4- Bahwa di dalam syari’atNya, Alloh tidak menjadikan kaffaroh (penebusan dosa) terhadap dosa-dosa besar. Namun kaffarah itu dijadikan untuk dosa-dosa kecil. [Lihat Jami’ul ‘Ulum wal Hikam, syarh hadits no: 18, karya Al-Hafizh Ibnu Rajab Al-Hanbali]
PUASA AROFAH UNTUK SELAIN YANG BERADA DI AROFAH
Kemudian bahwa disunnahkannya puasa Arofah ini berlaku bagi kaum muslimin yang tidak wuquf di Arofah. Adapun bagi kaum muslimin yang wuquf di Arofah, maka tidak berpuasa, sebagaimana hadits di bawah ini:
Dari Ummul Fadhl binti Al-Harits, bahwa orang-orang berbantahan di dekatnya pada hari Arafah tentang puasa Nabi _ . Sebagian mereka mengatakan: “Beliau berpuasa”. Sebagian lainnya mengatakan: “Beliau tidak berpuasa”. Maka Ummul Fadhl mengirimkan semangkok susu kepada beliau, ketika beliau sedang berhenti di atas onta beliau, maka beliau meminumnya. (HR. Bukhari no: 1988; Muslim no: 1123)

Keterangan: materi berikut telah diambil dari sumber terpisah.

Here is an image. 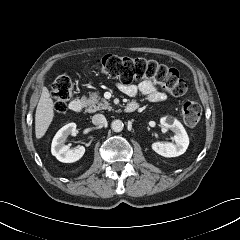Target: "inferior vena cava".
<instances>
[{"mask_svg":"<svg viewBox=\"0 0 240 240\" xmlns=\"http://www.w3.org/2000/svg\"><path fill=\"white\" fill-rule=\"evenodd\" d=\"M105 122H106V118L103 114H95L92 117V123L94 125H101V124H104Z\"/></svg>","mask_w":240,"mask_h":240,"instance_id":"inferior-vena-cava-1","label":"inferior vena cava"}]
</instances>
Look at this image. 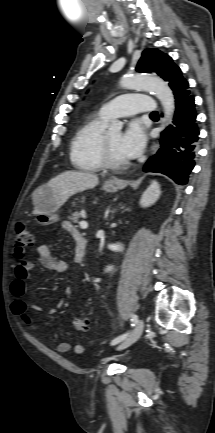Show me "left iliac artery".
Segmentation results:
<instances>
[{"label":"left iliac artery","instance_id":"obj_1","mask_svg":"<svg viewBox=\"0 0 215 433\" xmlns=\"http://www.w3.org/2000/svg\"><path fill=\"white\" fill-rule=\"evenodd\" d=\"M132 326H135L138 322V317L135 314H132L131 316ZM128 336V333H125L123 335L118 336L114 340H112L111 345L118 344L119 342L123 341Z\"/></svg>","mask_w":215,"mask_h":433}]
</instances>
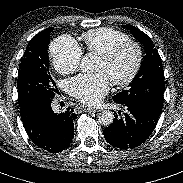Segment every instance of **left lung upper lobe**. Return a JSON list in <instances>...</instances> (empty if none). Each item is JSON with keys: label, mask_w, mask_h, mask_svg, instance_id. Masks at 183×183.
<instances>
[{"label": "left lung upper lobe", "mask_w": 183, "mask_h": 183, "mask_svg": "<svg viewBox=\"0 0 183 183\" xmlns=\"http://www.w3.org/2000/svg\"><path fill=\"white\" fill-rule=\"evenodd\" d=\"M144 45L145 56L128 90L113 96L119 104L137 103L160 114L163 106L164 73L161 58L150 37L132 25H124Z\"/></svg>", "instance_id": "1"}]
</instances>
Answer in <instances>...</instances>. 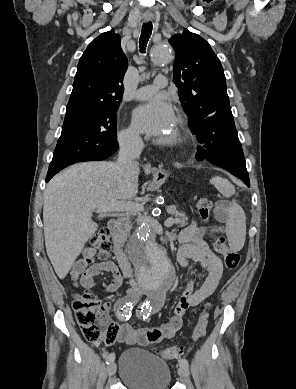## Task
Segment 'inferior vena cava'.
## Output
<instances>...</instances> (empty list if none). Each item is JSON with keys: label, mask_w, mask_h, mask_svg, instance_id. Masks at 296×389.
Listing matches in <instances>:
<instances>
[{"label": "inferior vena cava", "mask_w": 296, "mask_h": 389, "mask_svg": "<svg viewBox=\"0 0 296 389\" xmlns=\"http://www.w3.org/2000/svg\"><path fill=\"white\" fill-rule=\"evenodd\" d=\"M143 146V141L138 134L128 133L124 135L120 139L118 164L129 173L136 174L135 159L140 156ZM130 285L135 290L136 283L133 279L130 280Z\"/></svg>", "instance_id": "1"}]
</instances>
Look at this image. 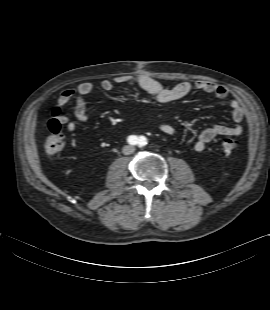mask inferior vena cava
Instances as JSON below:
<instances>
[{
	"instance_id": "obj_1",
	"label": "inferior vena cava",
	"mask_w": 270,
	"mask_h": 310,
	"mask_svg": "<svg viewBox=\"0 0 270 310\" xmlns=\"http://www.w3.org/2000/svg\"><path fill=\"white\" fill-rule=\"evenodd\" d=\"M135 148L133 146L127 145L125 147H123V154L125 155H129L132 154L134 152Z\"/></svg>"
}]
</instances>
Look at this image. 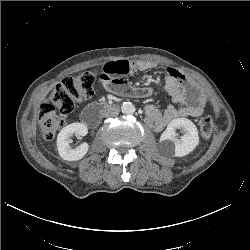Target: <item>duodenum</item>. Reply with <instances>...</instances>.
I'll return each instance as SVG.
<instances>
[{
	"mask_svg": "<svg viewBox=\"0 0 250 250\" xmlns=\"http://www.w3.org/2000/svg\"><path fill=\"white\" fill-rule=\"evenodd\" d=\"M113 108L114 104H109L103 101L96 102L83 110L81 113V120L85 125L94 127L98 124L102 114Z\"/></svg>",
	"mask_w": 250,
	"mask_h": 250,
	"instance_id": "1",
	"label": "duodenum"
}]
</instances>
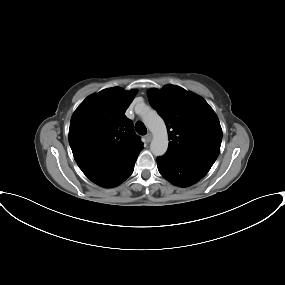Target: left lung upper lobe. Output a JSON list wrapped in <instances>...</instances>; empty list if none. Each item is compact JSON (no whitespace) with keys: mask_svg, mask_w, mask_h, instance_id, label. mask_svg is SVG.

Setelah kita mengetahui keutamaan puasa hari Arofah ini, maka yang tersisa adalah pengamalannya. Karena setiap manusia nanti akan ditanya tentang ilmunya, apa yang telah dia amalkan. Semoga Alloh selalu memberikan kepada kita untuk berada di atas jalan yang lurus. Aamiin.